Appeal, by permission, from an order of the County Court of Rensselaer County (McGrath, J.), entered April 9, 2007, which denied defendant’s motion pursuant to CPL 440.10 and 440.20 to vacate the judgment convicting him of the *1398crime of attempted criminal sale of a controlled substance in the third degree and to set aside the sentence, without a hearing.
In satisfaction of two indictments charging him with numerous drug-related crimes, defendant pleaded guilty to attempted criminal sale of a controlled substance in the third degree. Under the terms of the plea agreement, he waived his right to appeal, agreed to be sentenced to 3 to 9 years in prison and signed a written “cooperation” agreement requiring him to assist law enforcement officials in certain investigations. At sentencing, defendant admitted that he did not fulfill the terms of the cooperation agreement and, as result, County Court imposed an enhanced sentence of 4 to 12 years in prison. No direct appeal followed, but defendant eventually brought the present CPL article 440 motion seeking to vacate the judgment of conviction or, alternatively, to set aside the sentence. County Court denied the motion and this Court granted permission to appeal.

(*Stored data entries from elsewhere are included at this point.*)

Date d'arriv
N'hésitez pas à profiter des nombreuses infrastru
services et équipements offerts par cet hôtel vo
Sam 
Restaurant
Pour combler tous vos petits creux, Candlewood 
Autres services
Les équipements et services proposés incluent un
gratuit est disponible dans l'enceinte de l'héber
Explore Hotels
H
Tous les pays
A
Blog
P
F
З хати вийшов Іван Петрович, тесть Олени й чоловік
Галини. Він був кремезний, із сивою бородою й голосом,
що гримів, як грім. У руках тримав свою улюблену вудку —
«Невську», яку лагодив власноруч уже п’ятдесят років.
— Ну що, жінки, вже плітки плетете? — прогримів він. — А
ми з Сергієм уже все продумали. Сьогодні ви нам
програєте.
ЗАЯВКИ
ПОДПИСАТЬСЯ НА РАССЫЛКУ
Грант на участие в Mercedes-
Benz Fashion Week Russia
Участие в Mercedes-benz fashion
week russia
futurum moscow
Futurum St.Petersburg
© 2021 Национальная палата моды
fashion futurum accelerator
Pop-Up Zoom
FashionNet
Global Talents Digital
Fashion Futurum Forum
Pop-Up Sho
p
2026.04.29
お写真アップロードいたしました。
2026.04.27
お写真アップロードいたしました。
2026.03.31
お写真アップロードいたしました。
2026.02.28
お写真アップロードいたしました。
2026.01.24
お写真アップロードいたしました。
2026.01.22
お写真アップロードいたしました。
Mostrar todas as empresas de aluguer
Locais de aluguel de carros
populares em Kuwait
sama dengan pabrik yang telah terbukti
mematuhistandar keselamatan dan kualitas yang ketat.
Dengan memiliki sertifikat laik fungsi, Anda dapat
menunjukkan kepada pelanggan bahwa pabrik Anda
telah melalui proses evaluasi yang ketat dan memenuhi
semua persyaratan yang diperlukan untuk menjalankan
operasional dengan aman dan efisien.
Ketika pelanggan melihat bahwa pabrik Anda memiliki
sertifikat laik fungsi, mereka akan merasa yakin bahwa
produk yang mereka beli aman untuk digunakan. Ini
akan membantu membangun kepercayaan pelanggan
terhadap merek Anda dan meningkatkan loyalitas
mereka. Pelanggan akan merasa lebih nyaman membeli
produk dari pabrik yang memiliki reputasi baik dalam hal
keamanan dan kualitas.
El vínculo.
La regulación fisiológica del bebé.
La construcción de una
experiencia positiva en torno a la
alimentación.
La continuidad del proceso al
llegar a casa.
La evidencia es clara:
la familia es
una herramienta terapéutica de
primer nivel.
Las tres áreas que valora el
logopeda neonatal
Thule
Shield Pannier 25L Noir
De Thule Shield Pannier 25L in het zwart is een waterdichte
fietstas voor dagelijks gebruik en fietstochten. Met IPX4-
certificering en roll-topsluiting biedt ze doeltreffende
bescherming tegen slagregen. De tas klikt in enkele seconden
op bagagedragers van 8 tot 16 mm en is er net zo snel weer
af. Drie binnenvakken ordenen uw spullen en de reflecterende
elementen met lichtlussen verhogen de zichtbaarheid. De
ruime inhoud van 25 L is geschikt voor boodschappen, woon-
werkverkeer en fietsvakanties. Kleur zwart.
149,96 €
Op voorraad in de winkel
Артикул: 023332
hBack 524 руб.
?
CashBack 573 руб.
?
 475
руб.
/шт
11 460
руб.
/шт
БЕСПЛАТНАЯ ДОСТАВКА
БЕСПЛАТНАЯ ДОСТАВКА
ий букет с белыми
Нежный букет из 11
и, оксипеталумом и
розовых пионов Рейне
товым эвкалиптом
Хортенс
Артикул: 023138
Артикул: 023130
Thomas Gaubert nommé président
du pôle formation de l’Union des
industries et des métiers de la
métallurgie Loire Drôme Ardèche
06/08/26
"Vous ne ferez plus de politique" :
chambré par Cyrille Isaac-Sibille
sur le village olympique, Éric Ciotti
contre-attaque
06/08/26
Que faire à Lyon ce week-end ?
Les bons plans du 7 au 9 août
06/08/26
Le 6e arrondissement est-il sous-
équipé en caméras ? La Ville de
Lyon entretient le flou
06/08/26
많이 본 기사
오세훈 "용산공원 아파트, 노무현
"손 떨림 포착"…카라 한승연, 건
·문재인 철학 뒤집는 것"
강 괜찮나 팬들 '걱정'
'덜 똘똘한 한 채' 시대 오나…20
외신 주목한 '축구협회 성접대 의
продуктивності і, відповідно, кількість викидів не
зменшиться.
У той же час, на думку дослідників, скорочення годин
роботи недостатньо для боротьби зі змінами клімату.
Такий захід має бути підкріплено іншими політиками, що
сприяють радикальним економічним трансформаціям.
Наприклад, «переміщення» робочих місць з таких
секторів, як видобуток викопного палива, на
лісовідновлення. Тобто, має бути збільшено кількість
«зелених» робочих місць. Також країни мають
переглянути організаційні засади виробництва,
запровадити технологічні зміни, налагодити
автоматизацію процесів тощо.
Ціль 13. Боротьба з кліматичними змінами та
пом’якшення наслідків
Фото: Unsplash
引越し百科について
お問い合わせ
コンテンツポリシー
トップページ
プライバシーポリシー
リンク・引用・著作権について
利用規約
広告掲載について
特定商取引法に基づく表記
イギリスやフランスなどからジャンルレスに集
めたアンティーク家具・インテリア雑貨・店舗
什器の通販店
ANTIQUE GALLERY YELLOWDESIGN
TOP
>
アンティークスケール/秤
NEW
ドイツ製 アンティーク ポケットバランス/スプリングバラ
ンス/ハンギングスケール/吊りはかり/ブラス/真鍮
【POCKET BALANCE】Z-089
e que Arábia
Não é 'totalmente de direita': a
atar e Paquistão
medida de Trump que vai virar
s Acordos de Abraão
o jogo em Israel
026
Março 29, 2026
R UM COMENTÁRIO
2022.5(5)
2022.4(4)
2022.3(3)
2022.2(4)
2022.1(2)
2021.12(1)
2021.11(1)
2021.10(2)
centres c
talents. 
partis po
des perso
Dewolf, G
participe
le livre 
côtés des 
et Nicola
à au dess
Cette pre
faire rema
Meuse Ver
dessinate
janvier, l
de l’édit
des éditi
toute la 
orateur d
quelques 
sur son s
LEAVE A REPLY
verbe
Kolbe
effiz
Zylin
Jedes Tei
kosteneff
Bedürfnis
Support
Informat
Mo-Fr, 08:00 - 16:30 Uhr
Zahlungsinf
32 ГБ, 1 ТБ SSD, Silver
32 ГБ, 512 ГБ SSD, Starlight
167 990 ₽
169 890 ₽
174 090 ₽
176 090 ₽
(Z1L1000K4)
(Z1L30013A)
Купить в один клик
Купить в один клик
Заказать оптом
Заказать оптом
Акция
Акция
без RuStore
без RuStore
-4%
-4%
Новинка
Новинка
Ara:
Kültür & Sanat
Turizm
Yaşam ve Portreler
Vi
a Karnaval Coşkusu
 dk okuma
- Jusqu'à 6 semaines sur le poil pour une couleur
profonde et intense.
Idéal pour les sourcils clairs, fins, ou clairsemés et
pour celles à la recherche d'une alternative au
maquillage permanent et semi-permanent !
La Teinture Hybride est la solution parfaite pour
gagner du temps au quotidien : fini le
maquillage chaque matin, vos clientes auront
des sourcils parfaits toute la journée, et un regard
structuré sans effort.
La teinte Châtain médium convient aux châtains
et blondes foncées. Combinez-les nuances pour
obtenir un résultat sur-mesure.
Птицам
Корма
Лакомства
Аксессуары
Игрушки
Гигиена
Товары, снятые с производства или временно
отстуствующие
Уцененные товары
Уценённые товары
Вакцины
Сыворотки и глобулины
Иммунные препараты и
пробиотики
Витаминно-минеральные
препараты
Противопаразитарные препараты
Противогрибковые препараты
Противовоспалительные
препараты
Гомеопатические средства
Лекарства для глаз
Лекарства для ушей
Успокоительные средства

Initially, defendant claims that the written cooperation agreement cannot be considered part of the plea agreement because it was not referred to by that name at the plea hearing and that, therefore, the enhancement of his sentence based upon his failure to comply with it was improper. Preliminarily, we note that defendant is not precluded by his waiver of appeal from raising this claim (see People v Terrell, 41 AD3d 1044, 1045 [2007]; People v Hastings, 24 AD3d 954, 955 [2005]). Nevertheless, we find it to be without merit. Viewed in the context of the plea proceedings, the cooperation agreement was signed by defendant and his counsel the same day that defendant entered his guilty plea and it is clearly the agreement referenced at the plea hearing. The fact that it was not identified as such in open court is understandable given the sensitive nature of the subject matter and the need for confidentiality. Significantly, prior to defendant’s entry of his guilty plea, County Court expressly stated that the execution of the written agreement was one of the terms of the plea agreement, and defendant communicated his understanding on the record. County Court informed defendant that if he failed to comply with the terms of the plea agreement, it would not be obligated to impose the promised sentence. In view of the foregoing, we find no error in County Court’s imposition of an enhanced sentence based upon defendant’s failure to comply with the terms of the plea agreement (see People v Figgins, 87 NY2d 840, 841 [1995]; People v Davis, 30 AD3d 893, 894-895 [2006], lv denied 7 NY3d 847 [2006]).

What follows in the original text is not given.